After revelations by a Wall Street Journal investigation that over a hundred Federal Judges had financial conflicts in cases they made rulings on – a violation of a 1974 law prohibiting such conduct.
The WSJ investigation analyzed cases and stock holdings by Judges to discover irregularities, and they found them to be almost everywhere.
The Journal found judges failing to disqualify themselves as required in every region of the country. They included judges appointed by nearly every president from Lyndon Johnson to Donald Trump.–Wall Street Journal
But were these conflicts significant to the outcomes?

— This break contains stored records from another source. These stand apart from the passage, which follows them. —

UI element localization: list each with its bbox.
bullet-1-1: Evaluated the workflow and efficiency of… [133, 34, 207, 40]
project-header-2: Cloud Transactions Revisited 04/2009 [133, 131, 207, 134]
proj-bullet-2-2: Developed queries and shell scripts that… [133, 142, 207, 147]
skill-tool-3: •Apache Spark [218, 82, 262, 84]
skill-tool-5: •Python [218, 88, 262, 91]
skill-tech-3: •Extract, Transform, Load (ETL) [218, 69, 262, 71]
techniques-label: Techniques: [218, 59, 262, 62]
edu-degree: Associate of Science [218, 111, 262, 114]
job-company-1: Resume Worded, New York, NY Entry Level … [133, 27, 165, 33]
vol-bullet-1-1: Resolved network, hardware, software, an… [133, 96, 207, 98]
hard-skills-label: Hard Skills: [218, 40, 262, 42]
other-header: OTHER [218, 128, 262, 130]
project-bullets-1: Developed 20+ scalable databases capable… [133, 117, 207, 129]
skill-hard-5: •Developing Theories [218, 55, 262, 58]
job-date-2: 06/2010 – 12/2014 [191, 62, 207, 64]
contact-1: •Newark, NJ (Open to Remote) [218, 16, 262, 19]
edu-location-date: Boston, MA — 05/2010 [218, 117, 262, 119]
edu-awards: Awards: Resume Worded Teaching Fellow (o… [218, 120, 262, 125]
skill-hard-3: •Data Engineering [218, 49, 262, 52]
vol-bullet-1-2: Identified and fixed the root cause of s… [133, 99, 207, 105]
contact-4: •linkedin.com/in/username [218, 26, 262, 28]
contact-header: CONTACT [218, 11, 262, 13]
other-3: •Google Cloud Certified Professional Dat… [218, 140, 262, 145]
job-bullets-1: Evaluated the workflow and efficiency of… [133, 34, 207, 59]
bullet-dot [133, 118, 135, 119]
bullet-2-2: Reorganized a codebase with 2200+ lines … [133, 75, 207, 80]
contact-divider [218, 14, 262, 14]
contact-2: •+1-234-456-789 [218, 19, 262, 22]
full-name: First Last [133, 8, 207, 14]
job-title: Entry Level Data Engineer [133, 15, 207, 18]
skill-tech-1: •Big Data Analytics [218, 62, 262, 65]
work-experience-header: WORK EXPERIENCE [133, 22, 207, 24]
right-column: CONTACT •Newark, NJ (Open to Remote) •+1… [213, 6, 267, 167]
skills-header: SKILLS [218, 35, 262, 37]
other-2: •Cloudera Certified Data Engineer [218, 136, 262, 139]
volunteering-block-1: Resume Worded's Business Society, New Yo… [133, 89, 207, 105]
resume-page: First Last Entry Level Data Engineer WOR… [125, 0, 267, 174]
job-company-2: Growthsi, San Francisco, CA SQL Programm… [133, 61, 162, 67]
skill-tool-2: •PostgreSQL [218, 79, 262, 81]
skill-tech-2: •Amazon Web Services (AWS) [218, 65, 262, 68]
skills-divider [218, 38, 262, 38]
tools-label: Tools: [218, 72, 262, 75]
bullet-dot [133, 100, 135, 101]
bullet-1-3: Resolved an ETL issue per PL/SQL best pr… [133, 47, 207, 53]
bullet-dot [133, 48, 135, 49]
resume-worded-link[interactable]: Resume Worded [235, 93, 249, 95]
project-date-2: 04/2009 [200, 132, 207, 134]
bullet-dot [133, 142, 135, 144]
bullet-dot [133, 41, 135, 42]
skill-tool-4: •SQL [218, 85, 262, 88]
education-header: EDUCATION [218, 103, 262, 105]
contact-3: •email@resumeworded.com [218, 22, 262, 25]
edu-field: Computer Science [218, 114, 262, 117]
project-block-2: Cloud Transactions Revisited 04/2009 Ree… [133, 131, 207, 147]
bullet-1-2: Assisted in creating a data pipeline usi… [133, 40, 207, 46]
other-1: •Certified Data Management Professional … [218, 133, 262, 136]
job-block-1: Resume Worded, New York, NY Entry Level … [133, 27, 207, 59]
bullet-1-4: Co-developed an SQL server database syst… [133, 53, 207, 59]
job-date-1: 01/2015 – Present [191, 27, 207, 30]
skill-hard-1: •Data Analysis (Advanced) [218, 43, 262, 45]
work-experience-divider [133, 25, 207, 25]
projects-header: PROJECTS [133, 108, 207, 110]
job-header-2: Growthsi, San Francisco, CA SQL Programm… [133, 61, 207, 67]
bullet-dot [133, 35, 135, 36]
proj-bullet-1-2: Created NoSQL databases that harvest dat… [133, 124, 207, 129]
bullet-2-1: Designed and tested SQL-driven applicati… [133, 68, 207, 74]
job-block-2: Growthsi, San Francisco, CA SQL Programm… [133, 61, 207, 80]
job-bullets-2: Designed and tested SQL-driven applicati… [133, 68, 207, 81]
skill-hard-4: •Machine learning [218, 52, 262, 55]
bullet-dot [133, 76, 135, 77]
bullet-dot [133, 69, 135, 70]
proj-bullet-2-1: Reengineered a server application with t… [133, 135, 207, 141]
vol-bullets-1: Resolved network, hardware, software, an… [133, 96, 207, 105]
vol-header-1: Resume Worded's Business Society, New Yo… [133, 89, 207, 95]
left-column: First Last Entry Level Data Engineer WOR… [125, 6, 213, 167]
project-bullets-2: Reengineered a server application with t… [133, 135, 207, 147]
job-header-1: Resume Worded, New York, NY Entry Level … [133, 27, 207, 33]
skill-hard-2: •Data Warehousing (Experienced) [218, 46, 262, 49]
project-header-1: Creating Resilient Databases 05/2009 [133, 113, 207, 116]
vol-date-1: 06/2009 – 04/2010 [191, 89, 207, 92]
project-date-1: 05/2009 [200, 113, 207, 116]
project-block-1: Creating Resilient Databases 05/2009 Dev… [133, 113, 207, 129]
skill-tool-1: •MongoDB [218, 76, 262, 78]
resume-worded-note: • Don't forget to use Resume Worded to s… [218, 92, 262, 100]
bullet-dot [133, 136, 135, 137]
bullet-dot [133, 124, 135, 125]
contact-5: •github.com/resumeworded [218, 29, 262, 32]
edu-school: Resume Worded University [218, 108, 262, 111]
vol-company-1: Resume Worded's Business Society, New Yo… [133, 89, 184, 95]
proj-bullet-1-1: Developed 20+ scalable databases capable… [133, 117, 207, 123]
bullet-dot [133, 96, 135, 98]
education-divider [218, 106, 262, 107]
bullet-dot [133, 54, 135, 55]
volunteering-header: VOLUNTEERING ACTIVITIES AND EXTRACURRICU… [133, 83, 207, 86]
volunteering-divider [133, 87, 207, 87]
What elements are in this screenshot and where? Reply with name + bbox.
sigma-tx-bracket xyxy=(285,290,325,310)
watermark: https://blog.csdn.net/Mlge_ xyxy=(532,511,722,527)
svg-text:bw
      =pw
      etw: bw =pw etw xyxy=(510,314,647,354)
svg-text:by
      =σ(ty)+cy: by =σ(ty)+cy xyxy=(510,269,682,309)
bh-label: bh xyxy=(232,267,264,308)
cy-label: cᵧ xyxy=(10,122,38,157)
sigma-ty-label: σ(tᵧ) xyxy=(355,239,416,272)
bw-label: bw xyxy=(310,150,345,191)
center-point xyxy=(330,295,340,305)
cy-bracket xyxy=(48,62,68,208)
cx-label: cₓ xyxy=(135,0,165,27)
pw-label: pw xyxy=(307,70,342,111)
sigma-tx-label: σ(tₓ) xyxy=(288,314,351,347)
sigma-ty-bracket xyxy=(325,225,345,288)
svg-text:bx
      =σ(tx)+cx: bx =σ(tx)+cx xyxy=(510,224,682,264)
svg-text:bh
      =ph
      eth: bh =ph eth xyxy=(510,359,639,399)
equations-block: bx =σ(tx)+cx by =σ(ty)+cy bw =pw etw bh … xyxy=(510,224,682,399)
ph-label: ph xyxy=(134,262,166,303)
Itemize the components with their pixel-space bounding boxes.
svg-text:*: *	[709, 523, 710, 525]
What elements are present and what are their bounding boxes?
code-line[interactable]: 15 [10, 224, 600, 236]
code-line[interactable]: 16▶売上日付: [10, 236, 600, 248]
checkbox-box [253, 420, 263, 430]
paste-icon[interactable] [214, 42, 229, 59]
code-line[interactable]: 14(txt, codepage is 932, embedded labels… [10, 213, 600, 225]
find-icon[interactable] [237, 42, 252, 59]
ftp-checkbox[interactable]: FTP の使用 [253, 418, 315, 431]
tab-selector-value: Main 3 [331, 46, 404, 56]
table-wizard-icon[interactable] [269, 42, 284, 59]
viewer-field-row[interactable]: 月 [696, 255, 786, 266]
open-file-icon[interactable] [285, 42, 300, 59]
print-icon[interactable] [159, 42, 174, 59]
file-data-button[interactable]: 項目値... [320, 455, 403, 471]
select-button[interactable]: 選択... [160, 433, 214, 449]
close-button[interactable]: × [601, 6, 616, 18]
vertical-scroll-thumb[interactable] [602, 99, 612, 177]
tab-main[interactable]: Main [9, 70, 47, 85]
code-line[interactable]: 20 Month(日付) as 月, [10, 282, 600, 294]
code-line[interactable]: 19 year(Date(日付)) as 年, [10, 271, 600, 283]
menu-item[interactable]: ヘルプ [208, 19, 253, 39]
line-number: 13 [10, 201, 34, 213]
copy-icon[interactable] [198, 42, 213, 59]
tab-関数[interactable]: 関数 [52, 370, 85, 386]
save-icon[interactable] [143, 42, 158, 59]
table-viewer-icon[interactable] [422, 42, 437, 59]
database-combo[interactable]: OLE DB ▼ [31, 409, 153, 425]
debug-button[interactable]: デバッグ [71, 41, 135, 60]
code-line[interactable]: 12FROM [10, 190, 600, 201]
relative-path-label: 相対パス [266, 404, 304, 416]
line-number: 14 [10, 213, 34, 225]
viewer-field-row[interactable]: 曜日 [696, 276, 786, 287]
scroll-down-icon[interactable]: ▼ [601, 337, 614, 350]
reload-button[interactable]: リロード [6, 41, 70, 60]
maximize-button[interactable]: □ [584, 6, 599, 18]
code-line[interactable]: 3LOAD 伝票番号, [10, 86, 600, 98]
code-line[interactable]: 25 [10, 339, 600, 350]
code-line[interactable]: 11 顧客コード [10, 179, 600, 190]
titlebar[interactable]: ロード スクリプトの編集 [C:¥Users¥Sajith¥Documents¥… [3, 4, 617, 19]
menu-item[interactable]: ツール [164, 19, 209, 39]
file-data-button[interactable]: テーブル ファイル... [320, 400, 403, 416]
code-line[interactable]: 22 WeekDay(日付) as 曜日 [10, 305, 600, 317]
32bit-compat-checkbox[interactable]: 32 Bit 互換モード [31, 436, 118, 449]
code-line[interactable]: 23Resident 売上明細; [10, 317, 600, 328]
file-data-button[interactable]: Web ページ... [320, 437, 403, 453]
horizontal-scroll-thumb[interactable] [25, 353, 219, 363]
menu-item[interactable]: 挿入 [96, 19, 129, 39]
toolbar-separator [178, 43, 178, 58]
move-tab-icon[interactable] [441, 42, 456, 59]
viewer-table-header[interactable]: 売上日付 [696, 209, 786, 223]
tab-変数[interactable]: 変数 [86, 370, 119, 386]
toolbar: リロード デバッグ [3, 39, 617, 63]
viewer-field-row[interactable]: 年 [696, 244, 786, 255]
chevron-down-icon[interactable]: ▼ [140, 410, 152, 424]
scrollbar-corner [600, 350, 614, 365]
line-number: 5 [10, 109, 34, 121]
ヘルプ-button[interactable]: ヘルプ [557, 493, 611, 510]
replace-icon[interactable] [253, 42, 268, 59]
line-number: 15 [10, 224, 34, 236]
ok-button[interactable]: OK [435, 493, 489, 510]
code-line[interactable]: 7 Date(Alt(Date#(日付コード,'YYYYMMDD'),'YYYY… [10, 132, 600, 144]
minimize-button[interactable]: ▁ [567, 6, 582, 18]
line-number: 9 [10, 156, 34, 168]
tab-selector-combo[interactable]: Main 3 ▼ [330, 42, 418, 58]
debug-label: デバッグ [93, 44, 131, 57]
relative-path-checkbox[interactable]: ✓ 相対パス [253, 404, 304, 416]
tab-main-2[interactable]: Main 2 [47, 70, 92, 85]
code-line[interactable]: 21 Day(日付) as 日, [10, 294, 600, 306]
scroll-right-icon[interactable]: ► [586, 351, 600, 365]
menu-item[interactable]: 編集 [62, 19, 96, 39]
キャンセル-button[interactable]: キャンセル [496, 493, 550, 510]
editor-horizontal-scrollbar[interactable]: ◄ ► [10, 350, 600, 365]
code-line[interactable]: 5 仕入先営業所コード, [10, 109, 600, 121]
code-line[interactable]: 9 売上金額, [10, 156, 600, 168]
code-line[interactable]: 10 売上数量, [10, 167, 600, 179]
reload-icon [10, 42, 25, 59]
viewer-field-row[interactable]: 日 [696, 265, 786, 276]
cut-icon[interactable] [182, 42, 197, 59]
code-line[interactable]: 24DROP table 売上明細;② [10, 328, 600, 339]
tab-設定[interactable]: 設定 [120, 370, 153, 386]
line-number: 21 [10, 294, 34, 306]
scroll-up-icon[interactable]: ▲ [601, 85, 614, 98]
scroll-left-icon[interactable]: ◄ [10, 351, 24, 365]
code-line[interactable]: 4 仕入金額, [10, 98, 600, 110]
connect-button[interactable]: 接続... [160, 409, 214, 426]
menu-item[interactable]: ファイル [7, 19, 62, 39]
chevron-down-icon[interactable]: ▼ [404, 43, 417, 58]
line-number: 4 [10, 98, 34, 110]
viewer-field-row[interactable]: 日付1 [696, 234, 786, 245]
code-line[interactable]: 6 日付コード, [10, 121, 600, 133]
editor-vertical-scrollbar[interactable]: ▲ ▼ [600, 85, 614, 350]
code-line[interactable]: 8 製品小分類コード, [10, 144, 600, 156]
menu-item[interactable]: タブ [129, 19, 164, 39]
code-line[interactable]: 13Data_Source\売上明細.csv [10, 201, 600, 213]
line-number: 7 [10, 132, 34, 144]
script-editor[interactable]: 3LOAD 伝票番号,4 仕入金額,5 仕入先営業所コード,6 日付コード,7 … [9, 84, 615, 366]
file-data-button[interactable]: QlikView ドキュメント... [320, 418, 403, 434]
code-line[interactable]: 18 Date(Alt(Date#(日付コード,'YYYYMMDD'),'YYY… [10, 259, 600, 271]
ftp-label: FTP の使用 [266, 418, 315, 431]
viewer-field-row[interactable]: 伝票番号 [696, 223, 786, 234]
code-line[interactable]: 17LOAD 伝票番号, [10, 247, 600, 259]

The Journal continues:
When there were contested motions in cases involving companies the judges had a financial stake in, two out of three of their rulings on the motions were in favor of those companies.
Justice John Roberts addressed these issues exposed by the WSJ:
“Let me be crystal clear: the Judiciary takes this matter seriously. We expect judges to adhere to the highest standards, and those judges violated an ethics rule,” the chief justice said in his year-end report, which traditionally is published on Dec. 31 and includes statistics regarding the federal courts’ caseload.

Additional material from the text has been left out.